Parental controls are PIN protected and easy to set up, and your kids won’t even be able to see descriptions of restricted content. But because Sling doesn’t have different user profiles, you’ll have to put in your PIN for every grown-up show you want to watch without the kiddos. You can’t even have separate settings for different devices.
Ability to share: Bad
Unlike most of the other live TV streaming services we’ve tried, you can’t make separate profiles for different users to watch, record, and save their favorite shows. That’s a bummer because figuring out how to stream multiple live shows at once is confusing. Sling TV decides how many streams you can have based on the channel you’re watching: Orange channels have just one stream and Blue channels have up to three.

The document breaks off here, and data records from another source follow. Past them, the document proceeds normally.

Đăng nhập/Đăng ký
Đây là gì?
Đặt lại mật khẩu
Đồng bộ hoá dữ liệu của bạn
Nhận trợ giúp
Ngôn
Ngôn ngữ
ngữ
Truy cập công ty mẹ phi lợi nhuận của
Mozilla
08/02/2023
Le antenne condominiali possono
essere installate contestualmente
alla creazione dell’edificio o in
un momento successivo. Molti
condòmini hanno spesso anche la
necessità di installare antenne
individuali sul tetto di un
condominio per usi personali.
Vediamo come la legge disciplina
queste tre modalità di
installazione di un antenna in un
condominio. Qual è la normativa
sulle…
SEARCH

If you have the Orange + Blue combo plan, you’ll see both Orange and Blue versions of some channels in your Guide, since these lineups have some overlap. One person can watch the Orange version of TNT, for example, but three people can watch the Blue version. If too many people start watching the same channel, someone will be kicked off about a minute later—but the offending viewer will never know they just ruined someone’s day because Sling doesn’t tell them.

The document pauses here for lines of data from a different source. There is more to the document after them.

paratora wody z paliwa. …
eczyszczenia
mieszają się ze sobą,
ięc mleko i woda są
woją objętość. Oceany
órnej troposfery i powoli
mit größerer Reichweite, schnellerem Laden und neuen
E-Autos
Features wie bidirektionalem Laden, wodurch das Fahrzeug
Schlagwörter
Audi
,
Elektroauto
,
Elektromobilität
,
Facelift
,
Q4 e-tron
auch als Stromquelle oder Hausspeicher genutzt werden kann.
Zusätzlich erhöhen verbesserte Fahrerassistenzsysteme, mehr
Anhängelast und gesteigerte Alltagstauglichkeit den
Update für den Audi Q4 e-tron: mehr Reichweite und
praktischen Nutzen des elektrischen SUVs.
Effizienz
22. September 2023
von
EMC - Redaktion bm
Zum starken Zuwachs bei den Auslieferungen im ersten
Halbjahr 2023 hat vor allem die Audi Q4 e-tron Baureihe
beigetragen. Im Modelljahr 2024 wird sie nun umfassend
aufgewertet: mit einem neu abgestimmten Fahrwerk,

Add it all up, and sharing a single Sling TV subscription with members of your household could cause more arguments than it's worth.
There’s no free trial for the live TV package with Hulu, but we like that the service is easy to upgrade, downgrade, or cancel. You can do it all online, and your access to content will continue through the end of the time period you’ve already paid for.

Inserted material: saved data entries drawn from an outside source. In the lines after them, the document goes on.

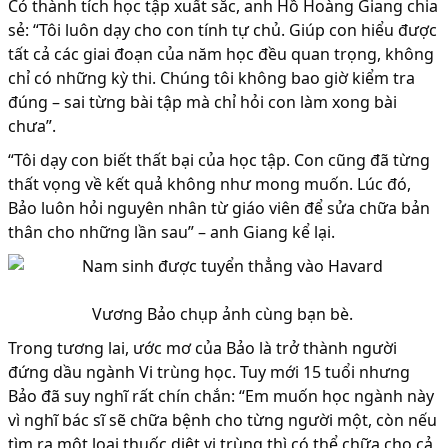
Có thành tích học tập xuất sắc, anh Hồ Hoàng Giang chia
sẻ: “Tôi luôn dạy cho con tính tự chủ. Giúp con hiểu được
tất cả các giai đoạn của năm học đều quan trọng, không
chỉ có những kỳ thi. Chúng tôi không bao giờ kiểm tra
đúng – sai từng bài tập mà chỉ hỏi con làm xong bài
chưa”.
“Tôi dạy con biết thất bại của học tập. Con cũng đã từng
thất vọng về kết quả không như mong muốn. Lúc đó,
Bảo luôn hỏi nguyên nhân từ giáo viên để sửa chữa bản
thân cho những lần sau” – anh Giang kể lại.
Vương Bảo chụp ảnh cùng bạn bè.
Trong tương lai, ước mơ của Bảo là trở thành người
đứng dầu ngành Vi trùng học. Tuy mới 15 tuổi nhưng
Bảo đã suy nghĩ rất chín chắn: “Em muốn học ngành này
vì nghĩ bác sĩ sẽ chữa bệnh cho từng người một, còn nếu
tìm ra một loại thuốc diệt vi trùng thì có thể chữa cho cả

It’s not a deal breaker, but we also wish the different packages were easier to understand. You can choose from the following: just the Hulu streaming library with ads for the lowest price; just the library with no ads for another price; live TV plus the streaming stuff for a third price (that’s the plan we use for our calculations); or live TV plus streaming without ads for yet another price. It feels a little silly, and add-on prices that are relatively hidden are also a bummer.
It’s nice that you can cancel or change your plan easily, though, and we like that there are no contracts or hidden fees to worry about. It’s a refreshing change from what you’ll find with most classic TV providers.
Sling’s website is easy to navigate and shows plans and pricing upfront before you have to create an account or add a credit card. It also has a solid self-help section that you can find by scrolling to the bottom of the home page and clicking on the link in the footer.
Contacting customer service can be a little challenging. Agents are available via chat, social media, and phone for around 15 hours a day (depending on which contact method you choose). However, the website notes that you should expect long wait times for all avenues.
To help counter long wait times, Sling asks you to fill out a questionnaire before calling in, which is an okay idea in principle, but it asks for your email address. If you just want to know a few specifics before deciding whether to sign up, that feels invasive. But if you’re already a customer troubleshooting your technology or asking about billing issues, it’s not a big deal.
Finally, Sling TV’s channel lineup can be a little volatile. In October 2022, Sling lost ABC, ESPN, FX, Nat Geo, and Disney due to a dispute with Disney, but then got them back soon after. While other TV services were also affected, Sling seems more willing than competitors are to lose channels—at least temporarily—while renegotiating carriage deals.